TASK OBJECTIVE
When you reach the line containing "The width and" in the records below, set it down exactly, together with every later line through the end, but not the pictures.

Stored records
******************************
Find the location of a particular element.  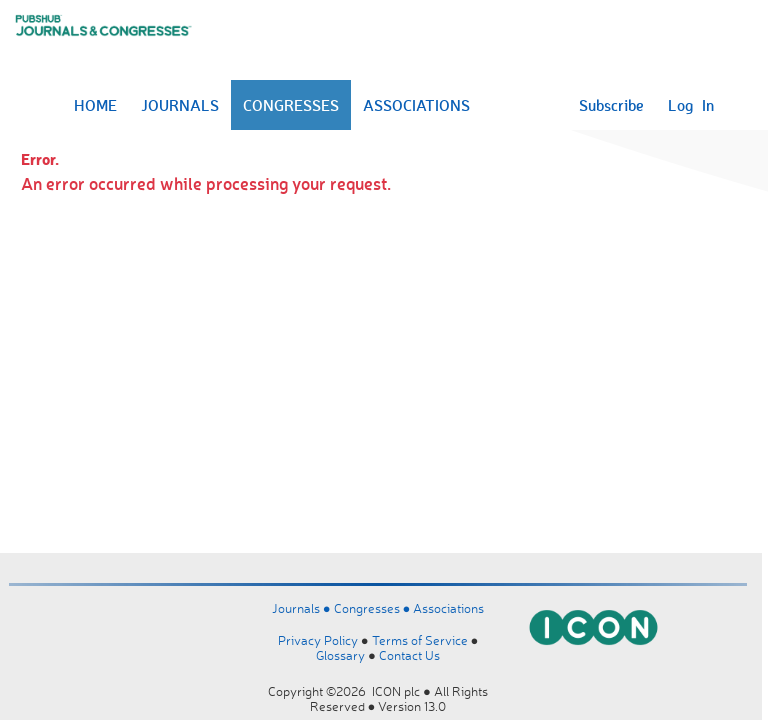

Glossary is located at coordinates (340, 655).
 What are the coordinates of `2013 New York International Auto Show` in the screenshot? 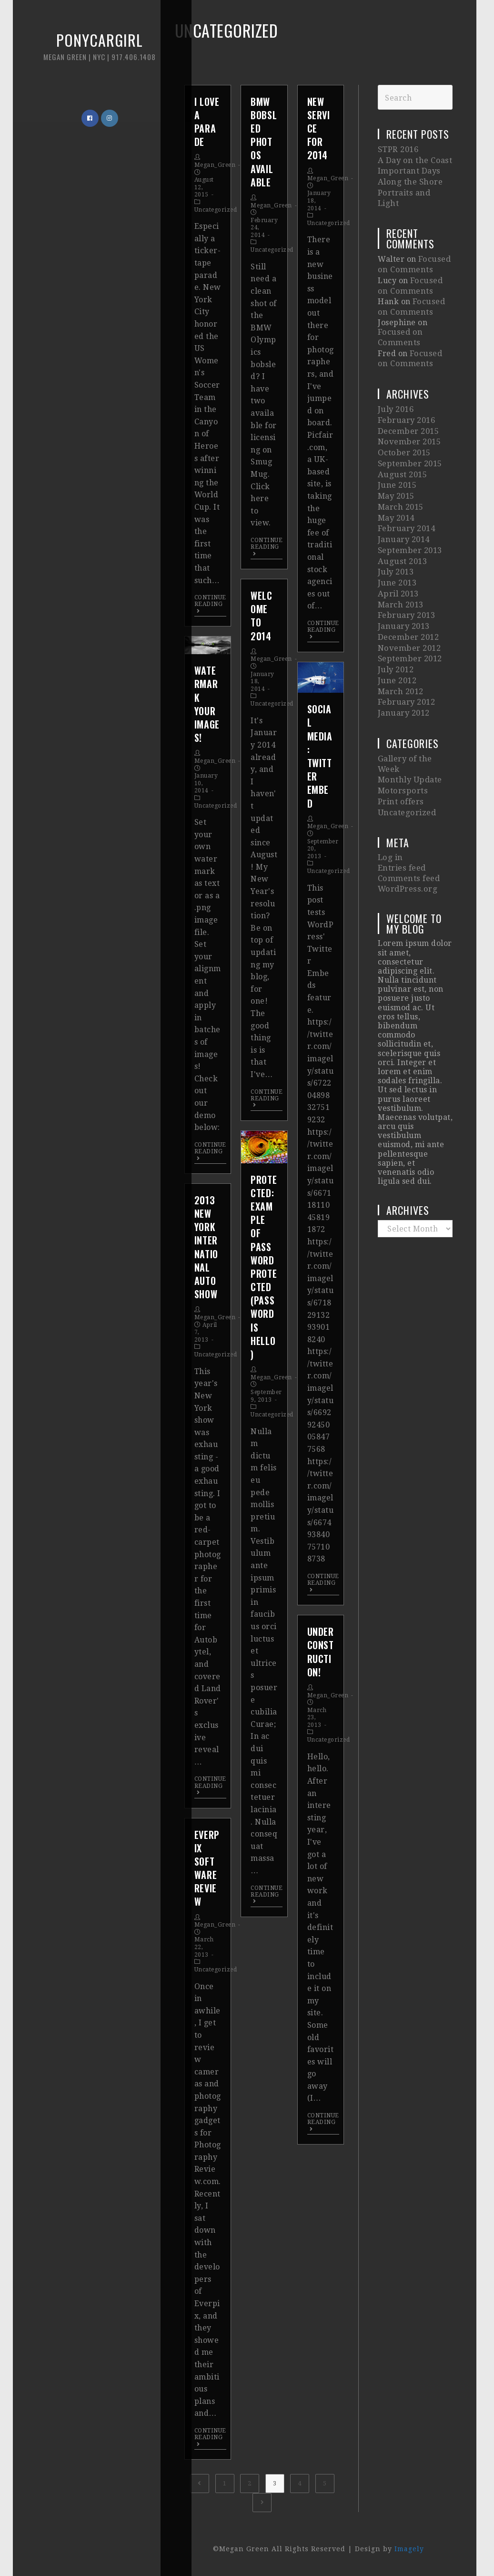 It's located at (206, 1247).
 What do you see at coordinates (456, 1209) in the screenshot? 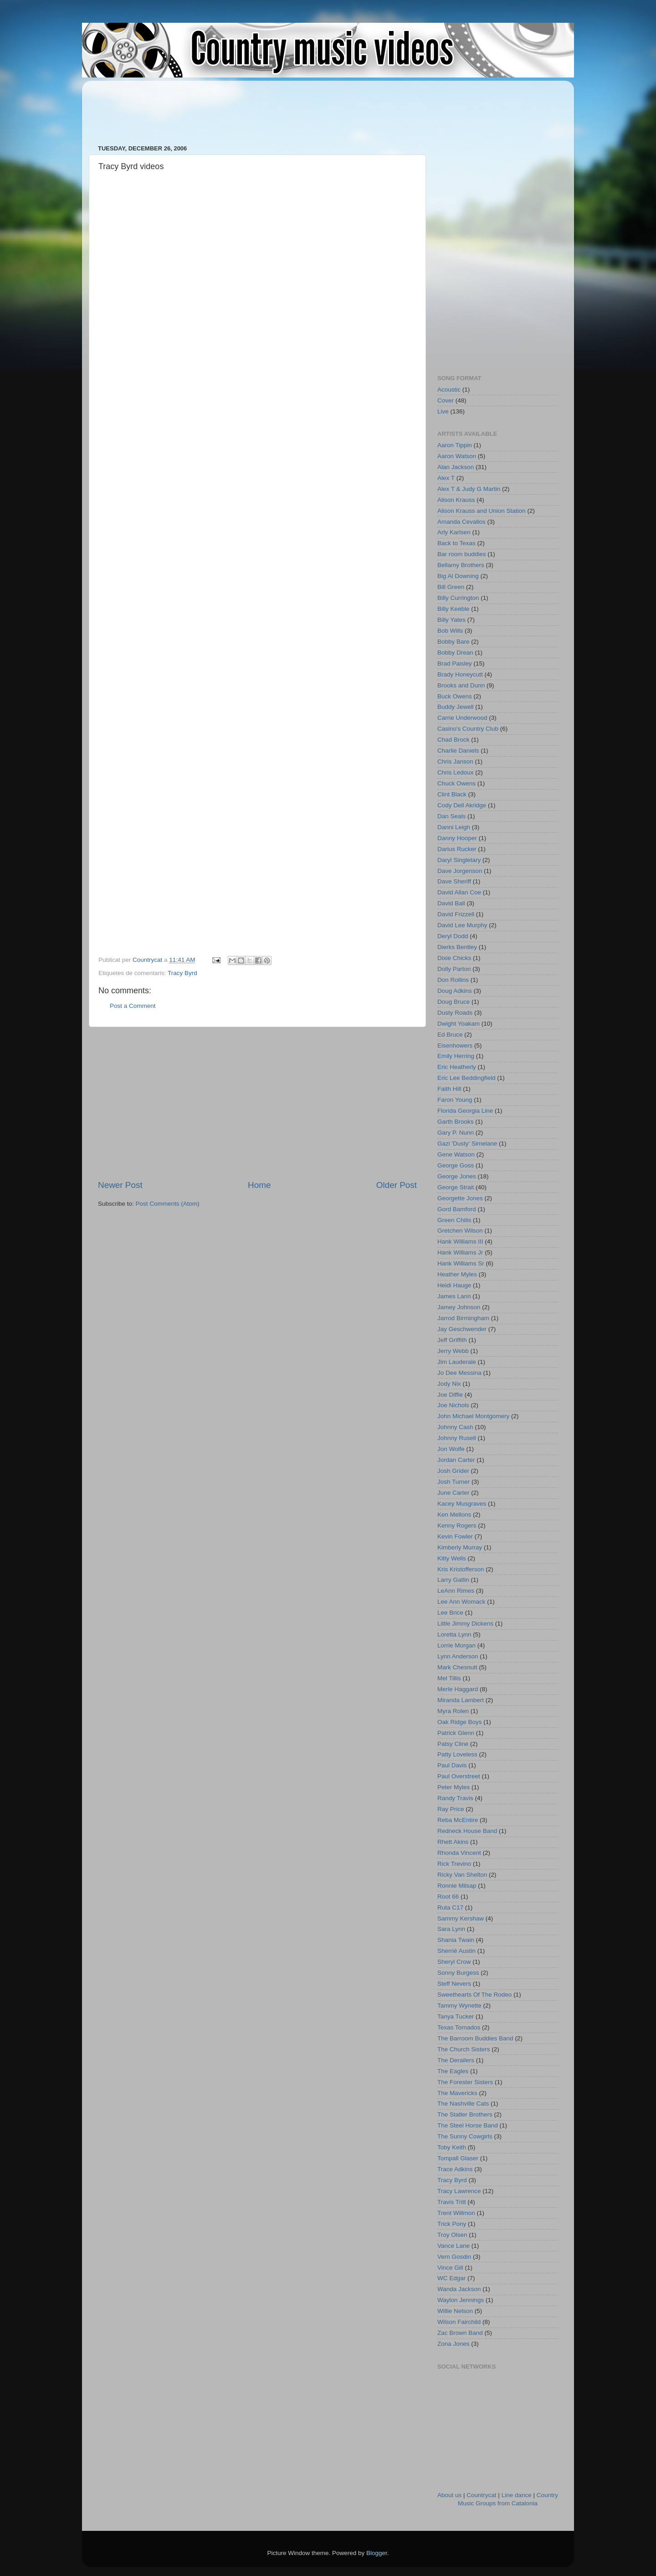
I see `Gord Bamford` at bounding box center [456, 1209].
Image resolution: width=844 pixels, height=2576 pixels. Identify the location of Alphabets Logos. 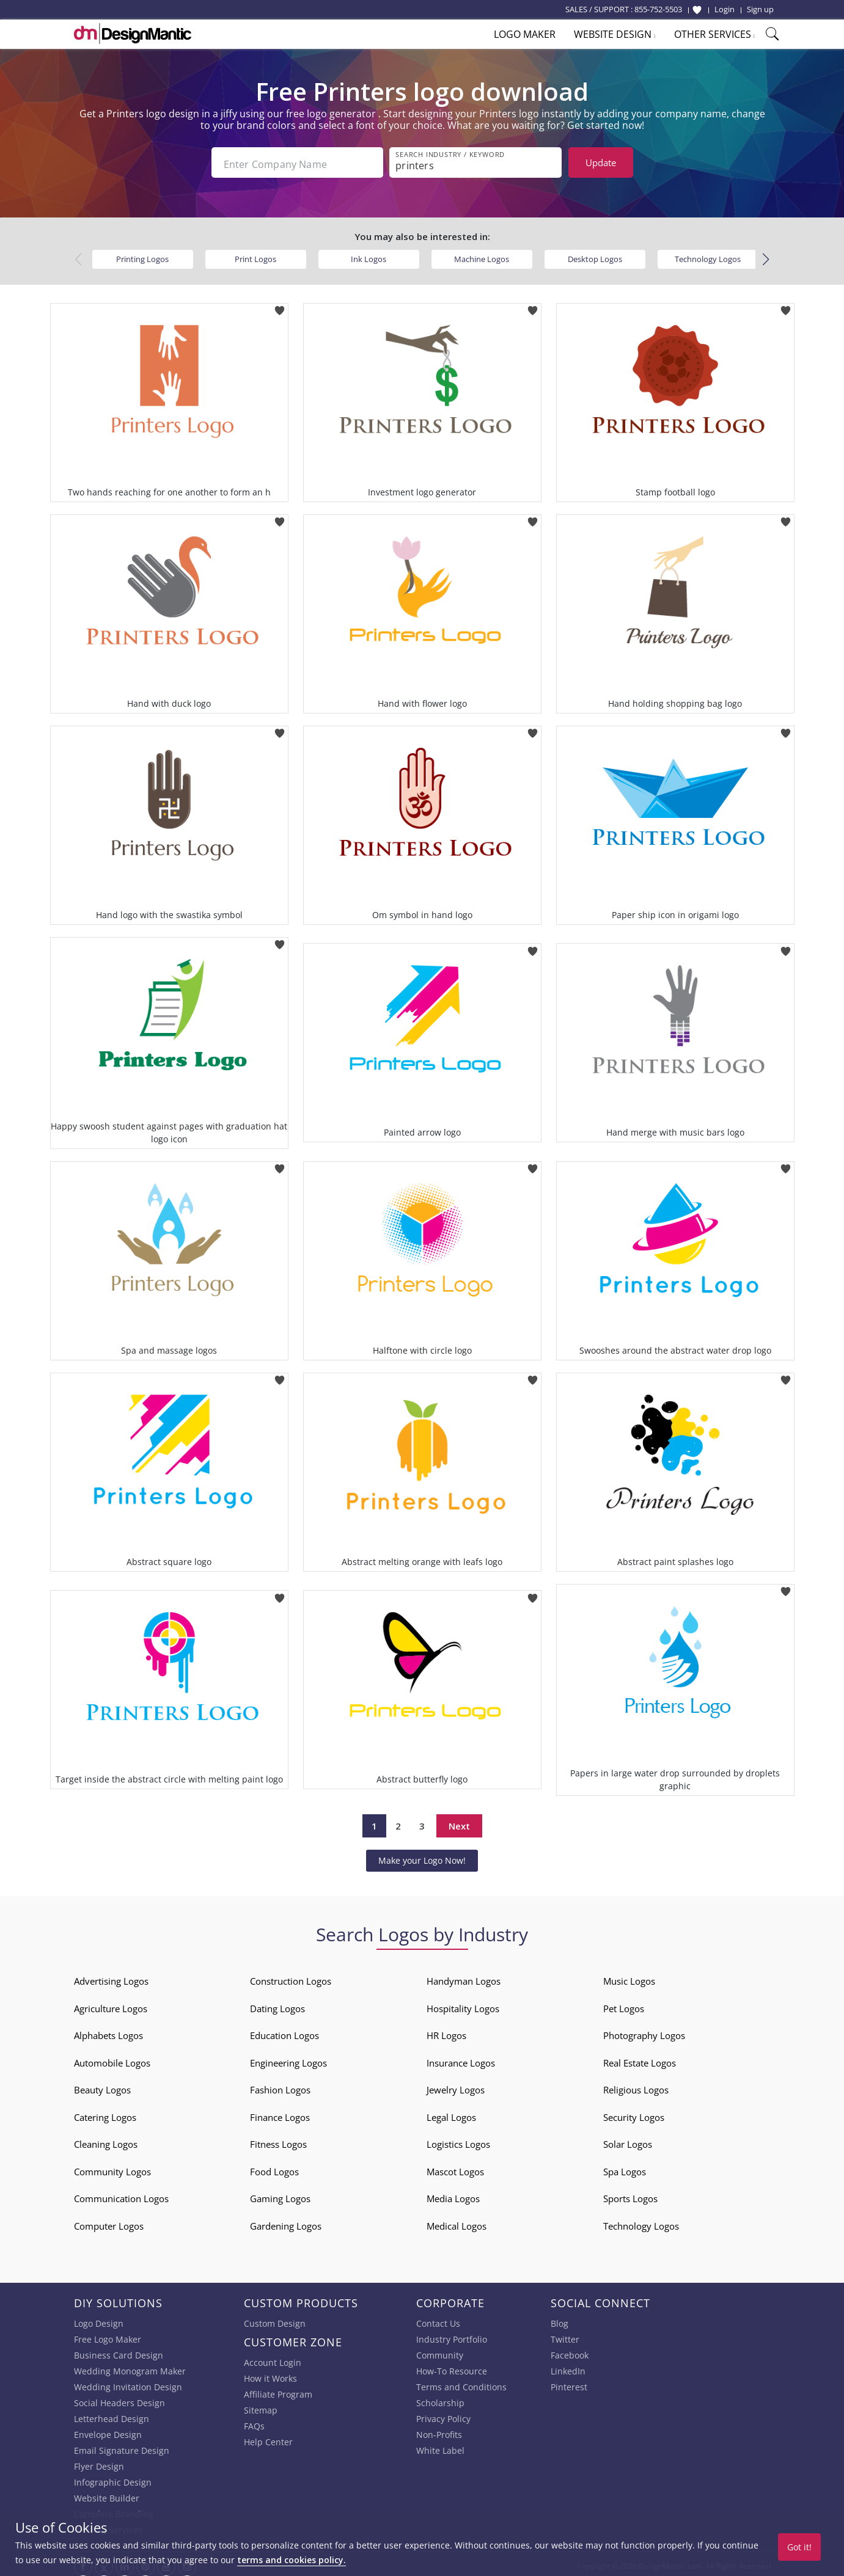
(108, 2032).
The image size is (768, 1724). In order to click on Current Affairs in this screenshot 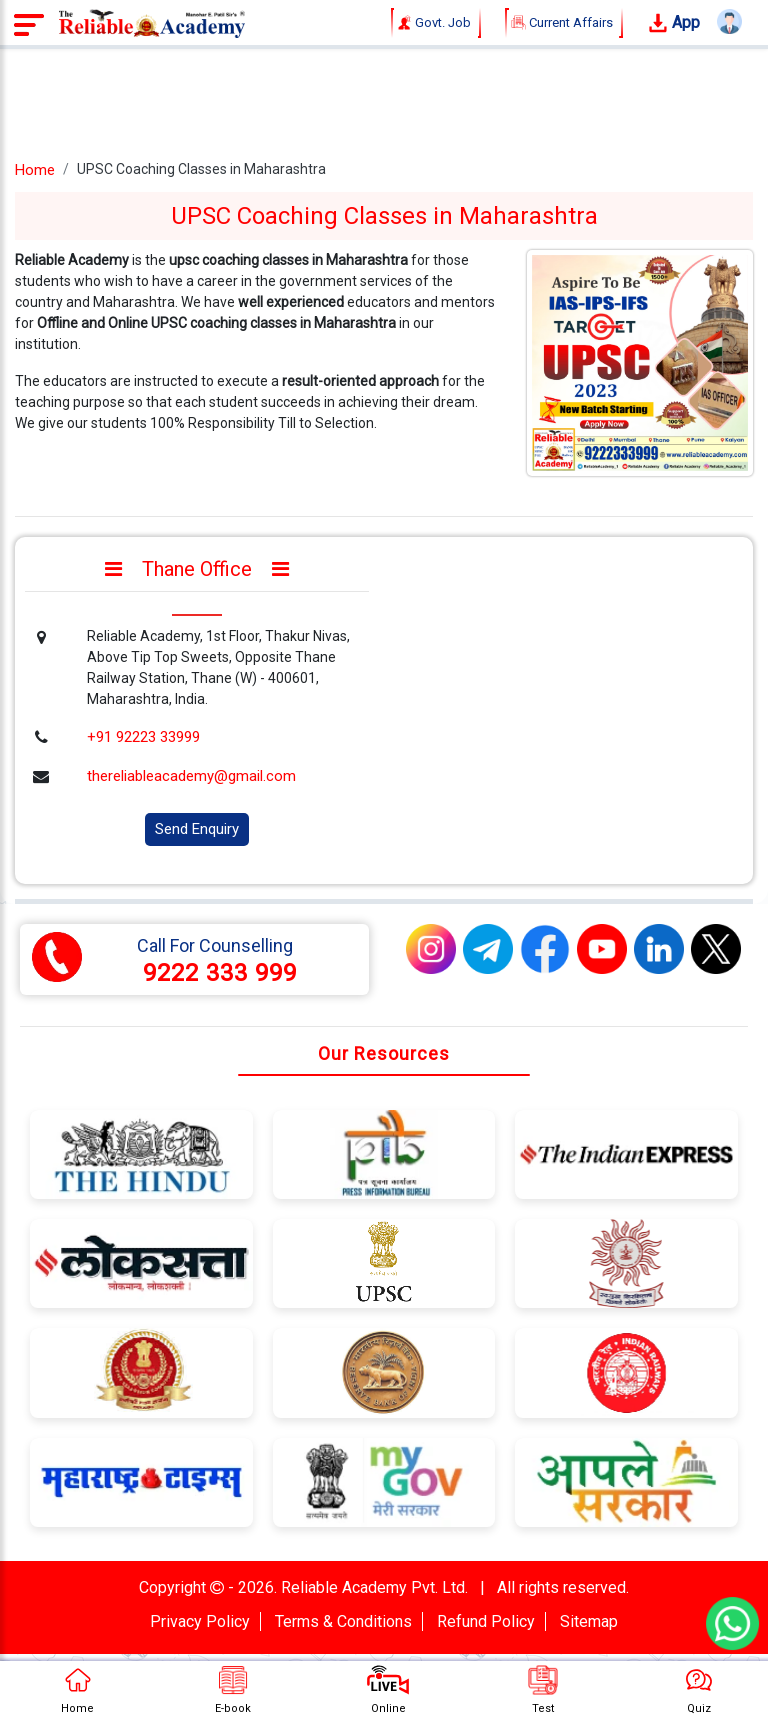, I will do `click(564, 23)`.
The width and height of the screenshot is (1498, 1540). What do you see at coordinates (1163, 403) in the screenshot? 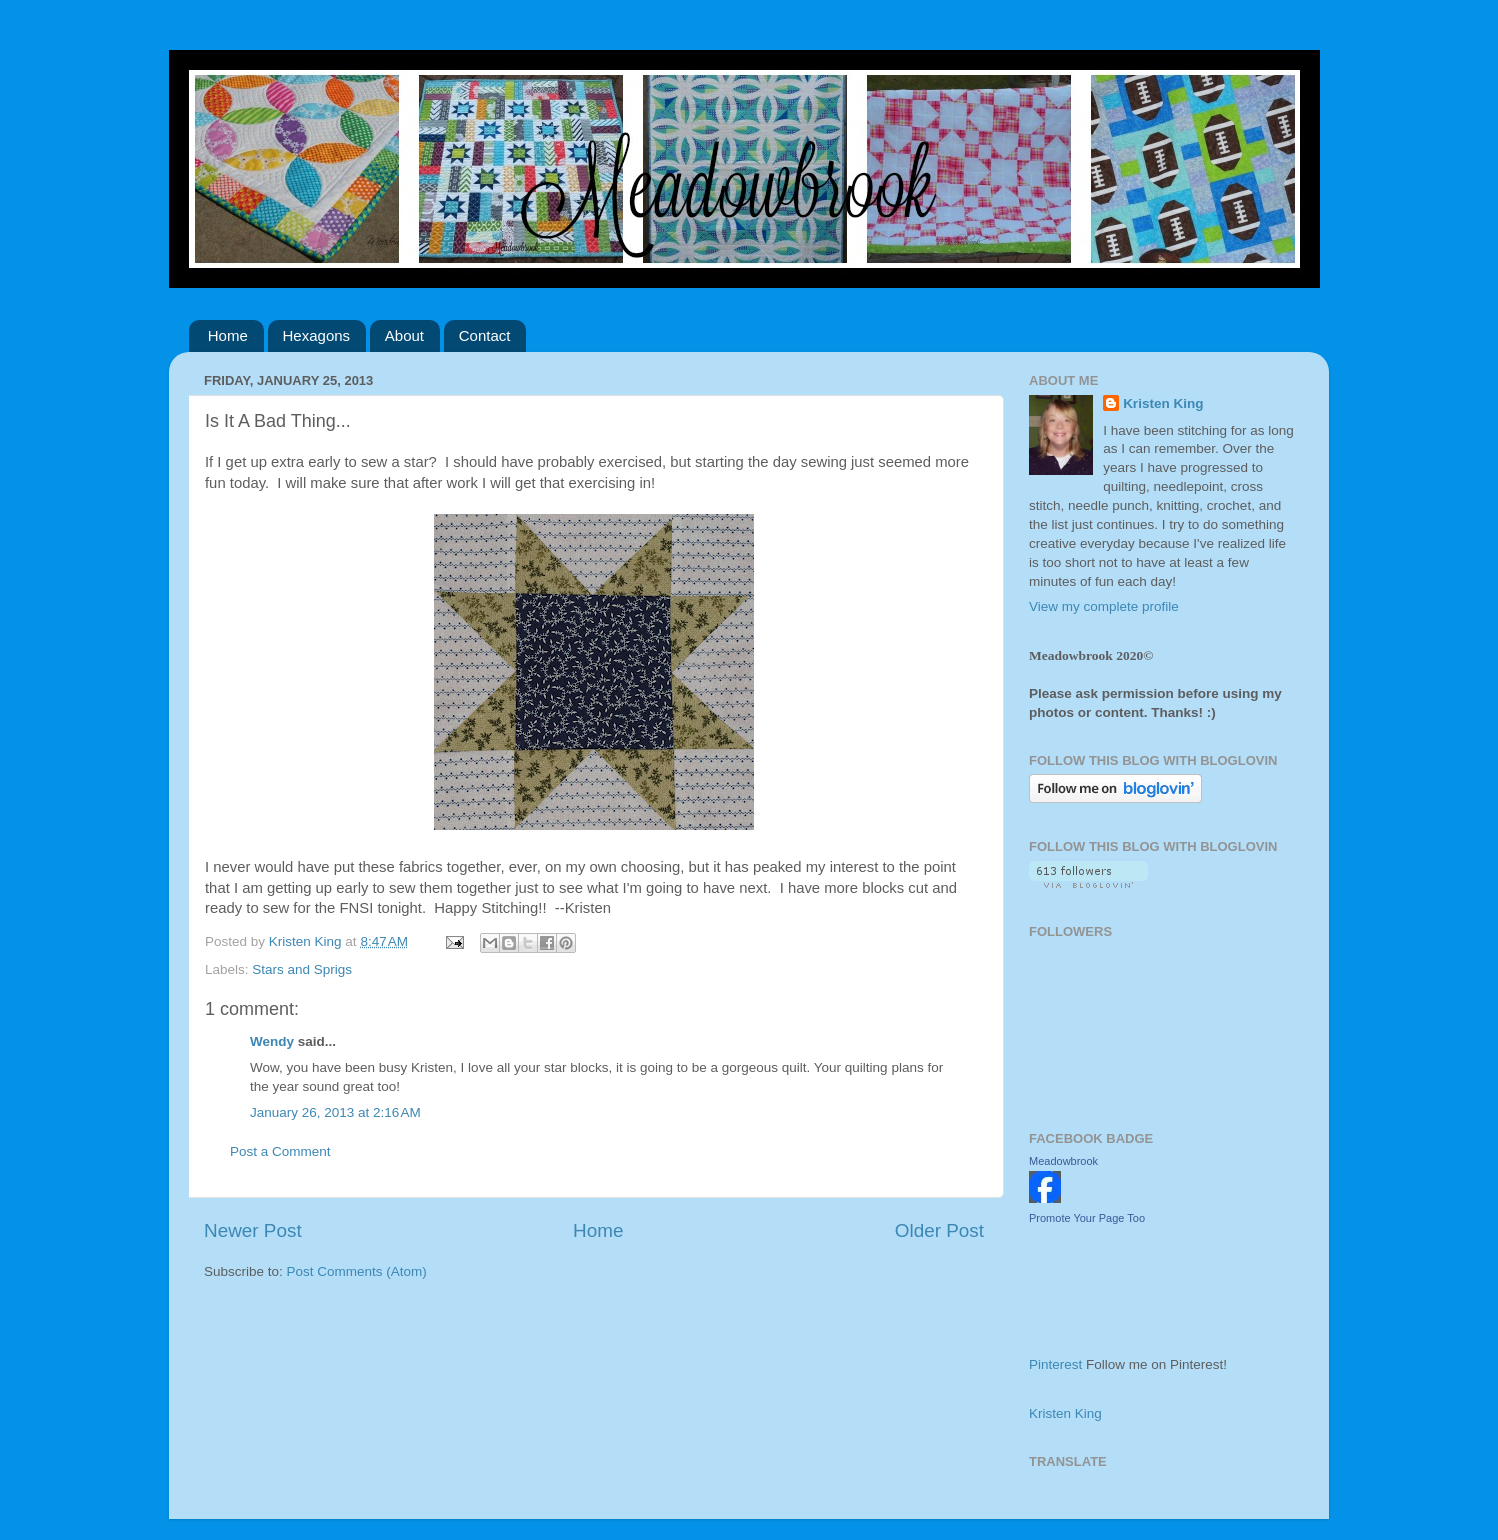
I see `Kristen King` at bounding box center [1163, 403].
******************************
RESULT OF THE TASK
The width and height of the screenshot is (1498, 1540). What do you see at coordinates (1163, 403) in the screenshot? 
I see `Kristen King` at bounding box center [1163, 403].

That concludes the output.